'''

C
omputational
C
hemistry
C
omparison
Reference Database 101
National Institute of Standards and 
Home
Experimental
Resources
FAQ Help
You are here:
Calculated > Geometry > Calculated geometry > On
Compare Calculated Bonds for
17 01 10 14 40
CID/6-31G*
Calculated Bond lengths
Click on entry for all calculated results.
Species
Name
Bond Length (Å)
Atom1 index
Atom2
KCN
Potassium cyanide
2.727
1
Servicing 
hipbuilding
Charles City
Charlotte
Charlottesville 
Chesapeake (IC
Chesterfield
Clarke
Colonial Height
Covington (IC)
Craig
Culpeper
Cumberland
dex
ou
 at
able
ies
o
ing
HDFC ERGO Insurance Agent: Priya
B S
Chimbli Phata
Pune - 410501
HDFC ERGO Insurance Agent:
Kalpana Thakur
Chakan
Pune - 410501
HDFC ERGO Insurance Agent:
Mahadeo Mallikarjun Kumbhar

'''
'''

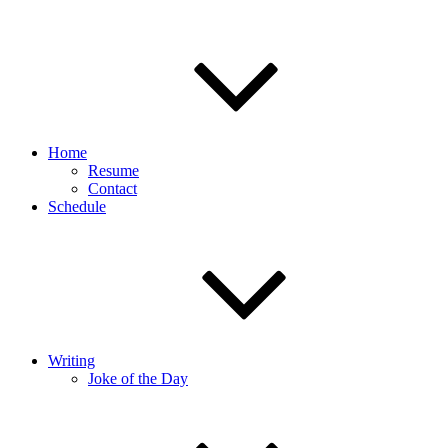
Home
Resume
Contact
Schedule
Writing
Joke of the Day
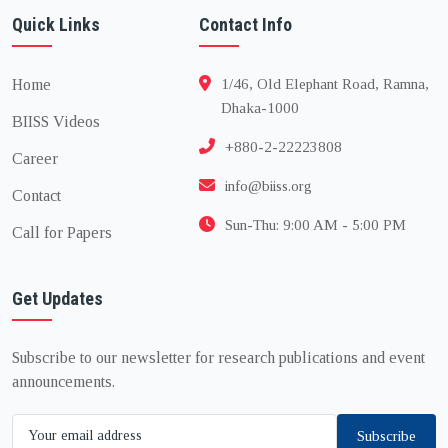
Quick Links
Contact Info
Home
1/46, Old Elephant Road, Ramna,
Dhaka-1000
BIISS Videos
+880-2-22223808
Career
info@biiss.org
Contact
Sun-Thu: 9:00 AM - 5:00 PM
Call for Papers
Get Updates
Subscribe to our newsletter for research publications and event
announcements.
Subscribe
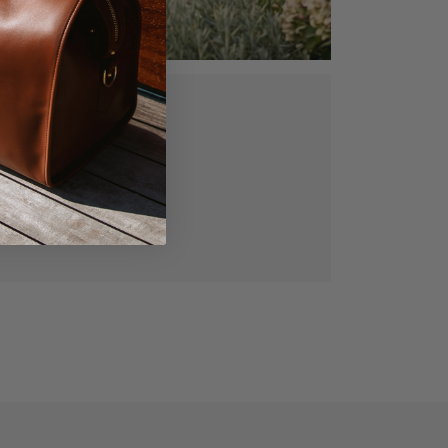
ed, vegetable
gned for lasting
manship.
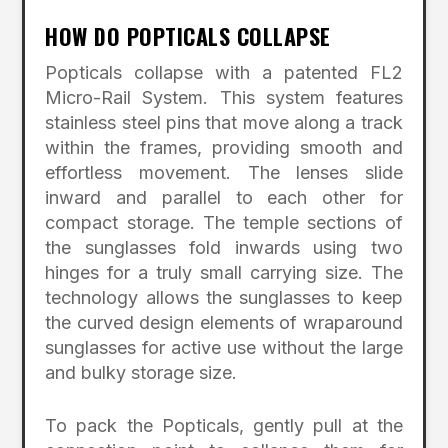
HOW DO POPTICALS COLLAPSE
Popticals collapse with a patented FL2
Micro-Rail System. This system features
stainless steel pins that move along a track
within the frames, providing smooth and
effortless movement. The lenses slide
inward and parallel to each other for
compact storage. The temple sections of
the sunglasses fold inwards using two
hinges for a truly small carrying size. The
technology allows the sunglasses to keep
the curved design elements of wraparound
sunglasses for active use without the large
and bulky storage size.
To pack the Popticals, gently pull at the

'''
'''

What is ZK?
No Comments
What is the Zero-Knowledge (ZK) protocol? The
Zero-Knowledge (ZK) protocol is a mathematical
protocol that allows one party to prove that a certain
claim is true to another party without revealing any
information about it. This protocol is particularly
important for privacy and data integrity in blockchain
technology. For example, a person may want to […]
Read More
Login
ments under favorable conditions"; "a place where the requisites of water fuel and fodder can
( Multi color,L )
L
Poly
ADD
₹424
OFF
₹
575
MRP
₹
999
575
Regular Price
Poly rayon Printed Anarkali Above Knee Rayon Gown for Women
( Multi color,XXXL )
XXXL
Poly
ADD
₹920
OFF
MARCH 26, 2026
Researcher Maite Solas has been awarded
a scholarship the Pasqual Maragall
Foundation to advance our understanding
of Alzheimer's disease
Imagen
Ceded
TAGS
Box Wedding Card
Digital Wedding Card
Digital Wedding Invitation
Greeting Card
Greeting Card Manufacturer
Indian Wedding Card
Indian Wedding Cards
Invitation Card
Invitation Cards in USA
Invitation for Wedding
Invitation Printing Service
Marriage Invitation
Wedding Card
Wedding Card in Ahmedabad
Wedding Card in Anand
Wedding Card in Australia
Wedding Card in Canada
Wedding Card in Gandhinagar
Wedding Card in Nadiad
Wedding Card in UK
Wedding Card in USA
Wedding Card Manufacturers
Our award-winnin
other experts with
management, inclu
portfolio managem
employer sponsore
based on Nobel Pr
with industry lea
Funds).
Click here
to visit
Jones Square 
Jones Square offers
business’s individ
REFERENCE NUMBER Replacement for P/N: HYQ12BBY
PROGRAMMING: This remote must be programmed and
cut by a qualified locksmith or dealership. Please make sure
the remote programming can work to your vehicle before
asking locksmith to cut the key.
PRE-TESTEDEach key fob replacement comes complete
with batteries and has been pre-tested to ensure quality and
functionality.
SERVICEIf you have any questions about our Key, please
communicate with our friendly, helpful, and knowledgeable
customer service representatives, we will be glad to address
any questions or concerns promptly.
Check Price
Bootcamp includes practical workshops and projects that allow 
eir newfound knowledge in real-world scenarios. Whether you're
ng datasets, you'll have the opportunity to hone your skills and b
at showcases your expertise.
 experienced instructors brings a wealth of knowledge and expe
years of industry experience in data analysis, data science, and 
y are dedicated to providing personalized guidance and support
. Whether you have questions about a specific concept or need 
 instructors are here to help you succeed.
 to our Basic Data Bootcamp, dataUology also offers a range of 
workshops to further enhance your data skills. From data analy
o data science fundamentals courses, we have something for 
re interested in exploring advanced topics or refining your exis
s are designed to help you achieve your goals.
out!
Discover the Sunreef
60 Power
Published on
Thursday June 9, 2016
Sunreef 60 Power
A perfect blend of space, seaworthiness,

'''

> _Task directions_:
Beginning at the line with "omputational" and ending at the line with "Mahadeo Mallikarjun Kumbhar", reproduce each line of the data above exactly, and add no other lines.

> _Solved exercise_:
omputational
C
hemistry
C
omparison
Reference Database 101
National Institute of Standards and 
Home
Experimental
Resources
FAQ Help
You are here:
Calculated > Geometry > Calculated geometry > On
Compare Calculated Bonds for
17 01 10 14 40
CID/6-31G*
Calculated Bond lengths
Click on entry for all calculated results.
Species
Name
Bond Length (Å)
Atom1 index
Atom2
KCN
Potassium cyanide
2.727
1
Servicing 
hipbuilding
Charles City
Charlotte
Charlottesville 
Chesapeake (IC
Chesterfield
Clarke
Colonial Height
Covington (IC)
Craig
Culpeper
Cumberland
dex
ou
 at
able
ies
o
ing
HDFC ERGO Insurance Agent: Priya
B S
Chimbli Phata
Pune - 410501
HDFC ERGO Insurance Agent:
Kalpana Thakur
Chakan
Pune - 410501
HDFC ERGO Insurance Agent:
Mahadeo Mallikarjun Kumbhar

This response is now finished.